Egypt faces hurdles such as the remnants of the old regime, the presence of powerful Islamist forces and the spread of thugs
More than a year since the eruption of protests across the Arab world, countries in the region continue to endure the pangs of revolution — some further along the road to democracy than others.
Revolutions usually are brought about by angry and enthusiastic masses seeking radical changes beyond the legal and constitutional framework that prevailed before the outbreak of protests against the ruling regime. Once a revolution succeeds, a new legitimacy, called the revolutionary legitimacy, emerges to replace the previous rules and laws until a new constitution is introduced by the new authority.
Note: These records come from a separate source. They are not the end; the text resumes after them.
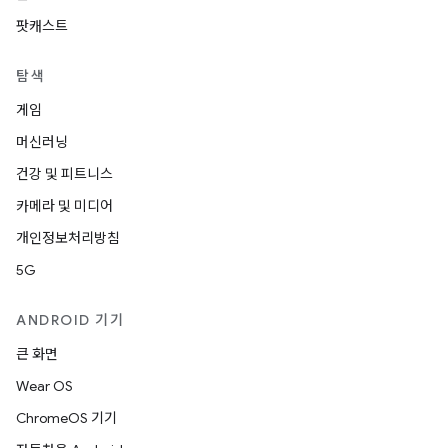
팟캐스트
탐색
게임
머신러닝
건강 및 피트니스
카메라 및 미디어
개인정보처리방침
5G
ANDROID 기기
큰 화면
Wear OS
ChromeOS 기기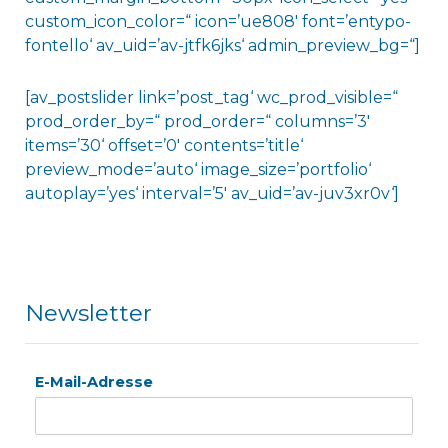
custom_icon_color=“ icon=’ue808′ font=’entypo-
fontello‘ av_uid=’av-jtfk6jks‘ admin_preview_bg=“]
[av_postslider link=’post_tag‘ wc_prod_visible=“
prod_order_by=“ prod_order=“ columns=’3′
items=’30‘ offset=’0′ contents=’title‘
preview_mode=’auto‘ image_size=’portfolio‘
autoplay=’yes‘ interval=’5′ av_uid=’av-juv3xr0v‘]
Newsletter
E-Mail-Adresse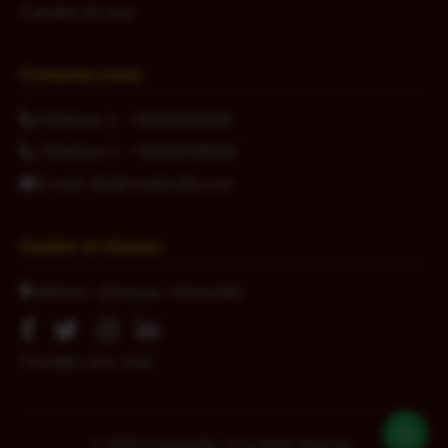
À propos de nous
Contactez-nous:
Téléphone 1 : +584169256098
Téléphone 2 : +584264188098
E-mail:
info@createsoftw.com
Gestion et réseaux
Adresse : [Caracas, Venezuela]
Travaillez avec nous
© 2026 Createsoftw. Tous droits réservés.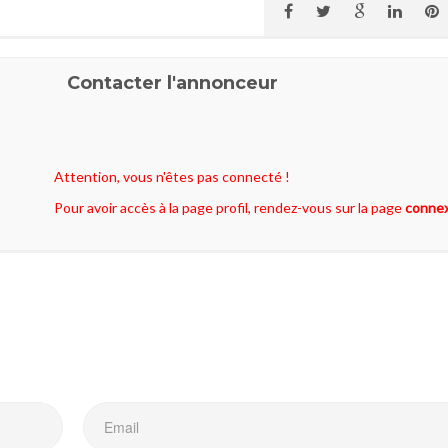
Contacter l'annonceur
Attention, vous n'êtes pas connecté !
Pour avoir accès à la page profil, rendez-vous sur la page
conne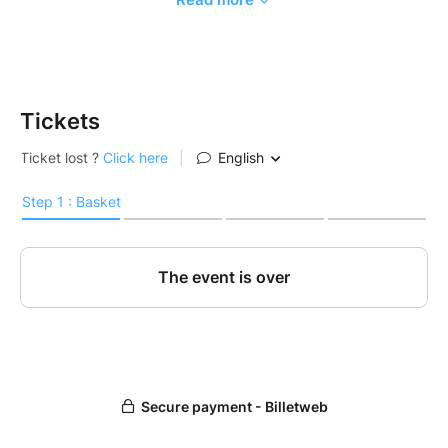
Les cours dans chaque annexe en présentiel
(Mulhouse, Strasbourg, Pont-à-Mousson et
Thionville),
Les demi-journées et journées à thème en
week-end
Tickets
Une réduction avantageuse sur les week-
ends complets à Metz en présentiel et en
ligne.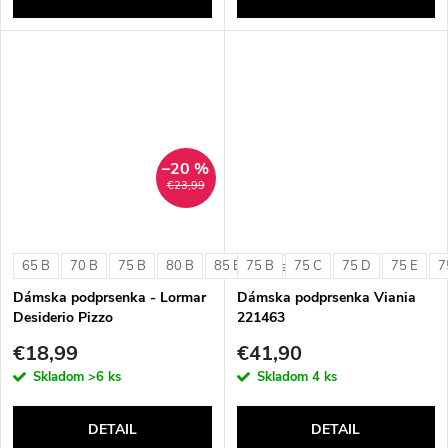
–20 %
€23,99
65 B
70 B
75 B
80 B
85 B
75 B
75 C
75 D
75 E
7
+ ďalšie
Dámska podprsenka - Lormar
Dámska podprsenka Viania
Desiderio Pizzo
221463
€18,99
€41,90
Skladom
>6 ks
Skladom
4 ks
DETAIL
DETAIL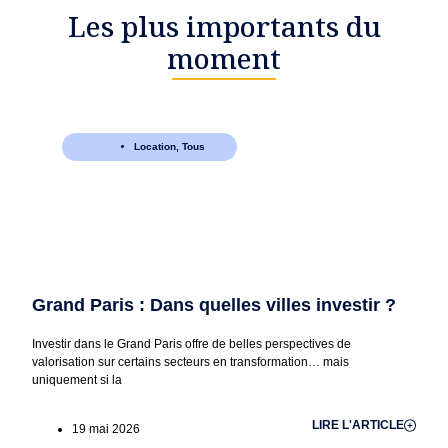
Les plus importants du
moment
Location
,
Tous
Grand Paris : Dans quelles villes investir ?
Investir dans le Grand Paris offre de belles perspectives de
valorisation sur certains secteurs en transformation… mais
uniquement si la
LIRE L'ARTICLE
19 mai 2026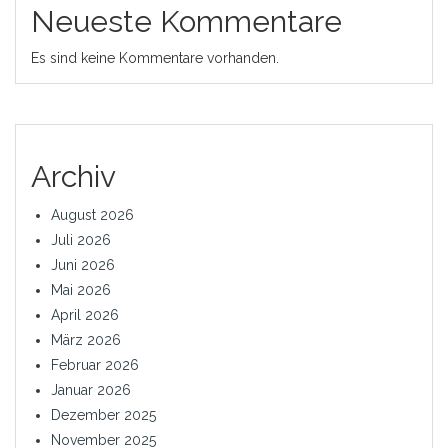
Neueste Kommentare
Es sind keine Kommentare vorhanden.
Archiv
August 2026
Juli 2026
Juni 2026
Mai 2026
April 2026
März 2026
Februar 2026
Januar 2026
Dezember 2025
November 2025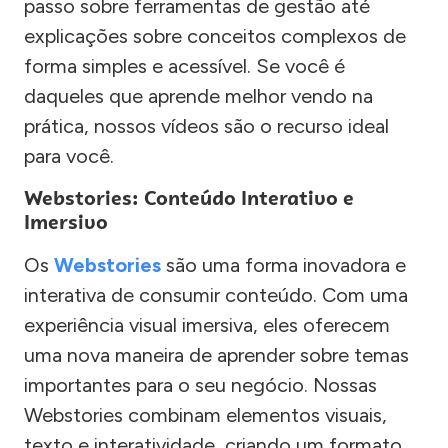
passo sobre ferramentas de gestão até
explicações sobre conceitos complexos de
forma simples e acessível. Se você é
daqueles que aprende melhor vendo na
prática, nossos vídeos são o recurso ideal
para você.
Webstories: Conteúdo Interativo e
Imersivo
Os
Webstories
são uma forma inovadora e
interativa de consumir conteúdo. Com uma
experiência visual imersiva, eles oferecem
uma nova maneira de aprender sobre temas
importantes para o seu negócio. Nossas
Webstories combinam elementos visuais,
texto e interatividade, criando um formato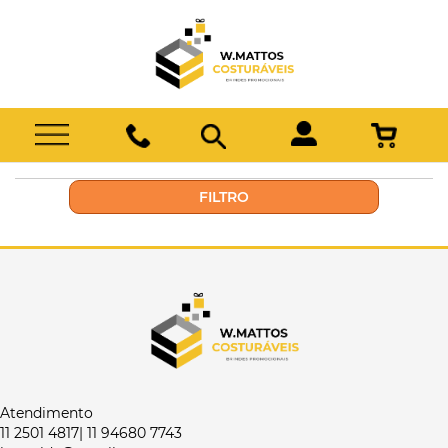
FILTRO
Atendimento
11 2501 4817| 11 94680 7743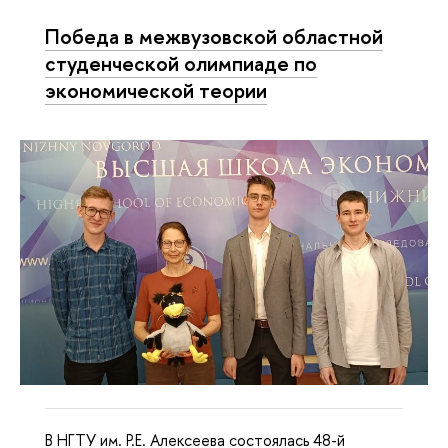
Победа в межвузовской областной
студенческой олимпиаде по
экономической теории
В НГТУ им. Р.Е. Алексеева состоялась 48-й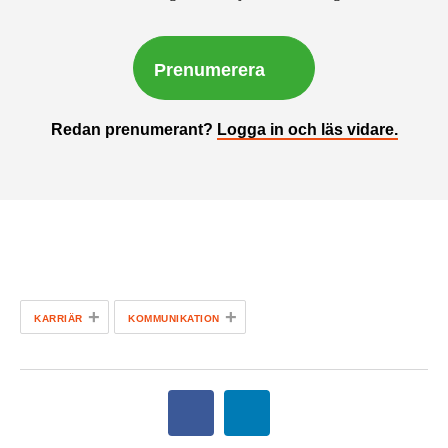
Prenumerera
Redan prenumerant?
Logga in och läs vidare.
+
+
KARRIÄR
KOMMUNIKATION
Also in a post-revolution country, a revolutionary judicial body must be established in parallel with the ordinary judicial authority, to be dedicated to investigating and issuing rulings against those who oppose or plot against the revolution. This judicial authority should be headed by a leader of the revolution.
Any revolution is based on ideological visions derived from demands of the masses, which fuelled the revolution in the first place and contributed to its success. These visions should be turned into action plans and applicable programmes that meet the aspirations and ambitions of the people who revolted against the autocratic regime and sought dignity, justice and freedom.
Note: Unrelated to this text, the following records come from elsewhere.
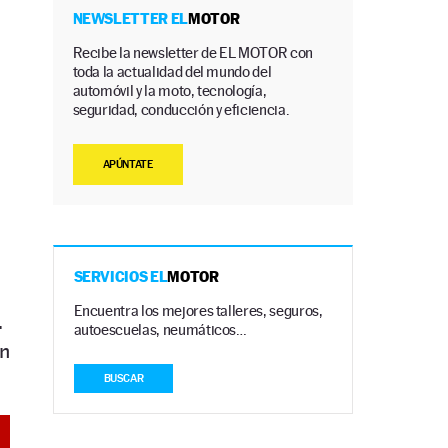
NEWSLETTER EL
MOTOR
Recibe la newsletter de EL MOTOR con
toda la actualidad del mundo del
automóvil y la moto, tecnología,
seguridad, conducción y eficiencia.
APÚNTATE
SERVICIOS EL
MOTOR
,
Encuentra los mejores talleres, seguros,
.
autoescuelas, neumáticos…
on
BUSCAR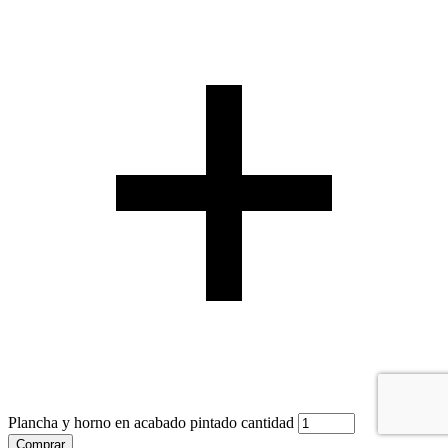
Plancha y horno en acabado pintado cantidad
Comprar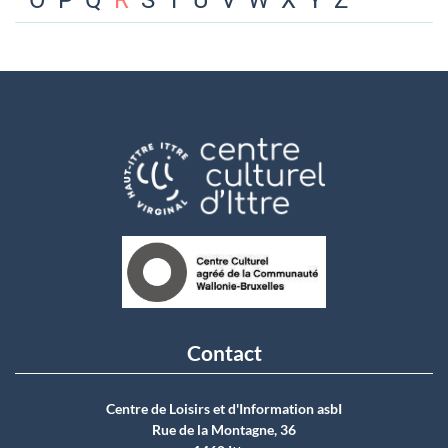
O
P
Q
R
S
T
U
V
W
X
Y
Z
Contact
Centre de Loisirs et d'Information asbI
Rue de la Montagne, 36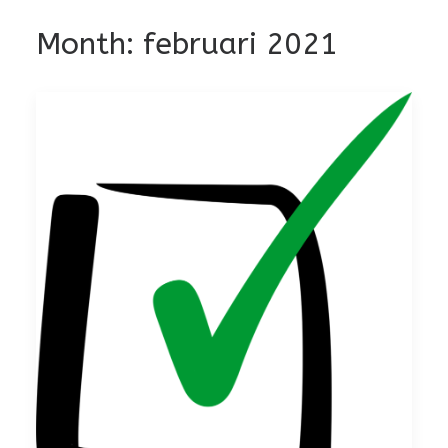
Month: februari 2021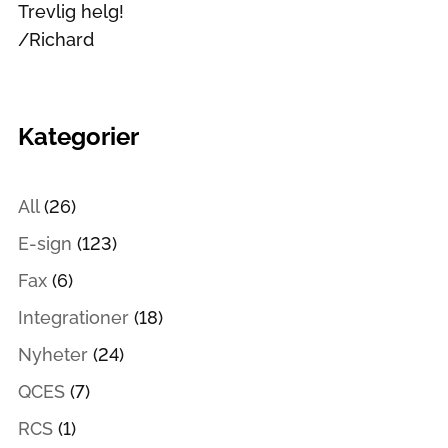
Trevlig helg!
/Richard
Kategorier
All
(26)
E-sign
(123)
Fax
(6)
Integrationer
(18)
Nyheter
(24)
QCES
(7)
RCS
(1)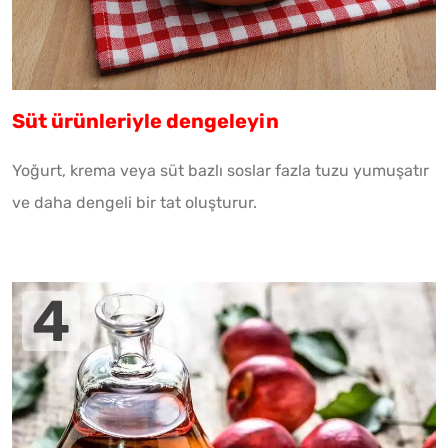
Süt ürünleriyle dengeleyin
Yoğurt, krema veya süt bazlı soslar fazla tuzu yumuşatır
ve daha dengeli bir tat oluşturur.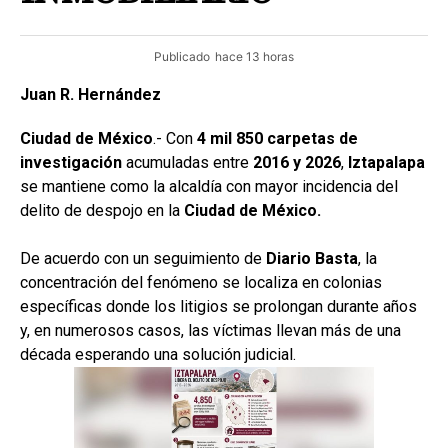
Publicado
hace 13 horas
Juan R. Hernández
Ciudad de México
.- Con
4 mil 850 carpetas de
investigación
acumuladas entre
2016 y 2026
,
Iztapalapa
se mantiene como la alcaldía con mayor incidencia del
delito de despojo en la
Ciudad de México.
De acuerdo con un seguimiento de
Diario Basta
, la
concentración del fenómeno se localiza en colonias
específicas donde los litigios se prolongan durante años
y, en numerosos casos, las víctimas llevan más de una
década esperando una solución judicial.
Egypt, which recently celebrated the first anniversary of its popular revolution, passed through a previous revolutionary experiment — the 1952 revolution — led by the so-called Free Officers from the armed forces. The Free Officers’ movement managed to overthrow the monarchy, abolish the feudalist system and freed peasants and labourers, thus turning Egypt into a socialist republic.
But, the revolution swept away some inherited traditions that were manifested in social behaviours and practices, such as respect of high –class and rich people, as well as in some values related to trade, industry and agriculture.
The revolution also scraped some values that were inherited from the bourgeois class, which coincided with the presence of coloniszers in Egypt, and then replaced all these values with socialist values, which were accepted by some and rejected by some others.
The radical changes brought about by the July 23 revolution were welcomed by large sectors of the society, peasants, workers and poor classes, while feudalists and the rich rejected these changes and the socialist values that were laid down by the revolution. Egypt gained a new identity wherein workers, peasants, the poor and all the marginalised classes were given full rights and freedom and a new status.
Nowadays, Egypt’s new revolution has emerged as the main achievement of the Arab Spring, which would not have been possible without the great sacrifices of the Egyptian people and the deaths of a large number of martyrs from the middle and lower classes that were sidelined and impoverished after the 1952 revolution was emptied of its significance in the last decades of the past century and the beginning of the 21st century. This led to the emergence of a new class of bourgeoisie, which took over the country’s leadership and authority. This class, including businessmen, promoted all forms of corruption, opportunism, theft, leading the country to the verge of collapse.
This miserable situation prompted the Egyptian masses without a leader or a particular intellectual or philosophic visions to take to the streets across the country, demanding dignity, social justice and freedom.
Millions of young Egyptians and ordinary people engaged in huge mass protests that turned into a sweeping public revolution, ending 30 -years of autocratic rule.
Yet, over one year after this revolution, uncertainty still overshadows the Egyptian political scene amid the growing tensions and consecutive tragic events in Egypt. These events are a vivid illustration of major challenges facing Egypt’s quest of democracy.
In fact, Egypt faces three major and related political challenges to a successful democratic transition, the remnants of the old regime, the presence of powerful Islamist forces and the spread of thugs.
March of change
The big challenge that faces Egypt is the strong presence of the remnants of the old regime and its corrupt symbols that are still in positions that allow them to create chaos and internal conflicts to hinder the revolution. The recent deadly football riots which took place in the Mediterranean city of Port Said provided a clear proof of the involvement of the symbols of the former regime in such events as they still have the power and money that enables them to recruit thugs and outlaws to deliberately sabotage society and stand in the way of the revolution.
The sweeping victory by the Muslim Brotherhood’s Freedom and Justice Party of almost half the parliamentary seats in the free and fair elections that puts the Islamist group in the driving seat after years of repression is another challenge before Egypt’s democratic transition. The way these challenges are handled in the coming months will determine whether Egypt moves towards democracy or sinks into a new authoritarianism. The revolutionaries who spearheaded the march of change should not leave the political scene for the Muslim Brotherhood only nor should they stop their dynamic movement, because the revolution has yet to achieve its goals.
Parliamentary legitimacy does not make up for revolutionary legitimacy. Hence it is important to monitor and control the performance of the ruling authority, since absolute power is absolute evil. There are still mounting fears about counter-revolution and the hijacking of the Egyptian revolution. This poses a major threat to the democratic movement amid fears that well-organised religious parties may capitalise on the revolution and its gains, which is not in the interest of Egypt.
Dr Khalifa Rashid Al Sha’ali is an Emirati writer who specialises in legal affairs.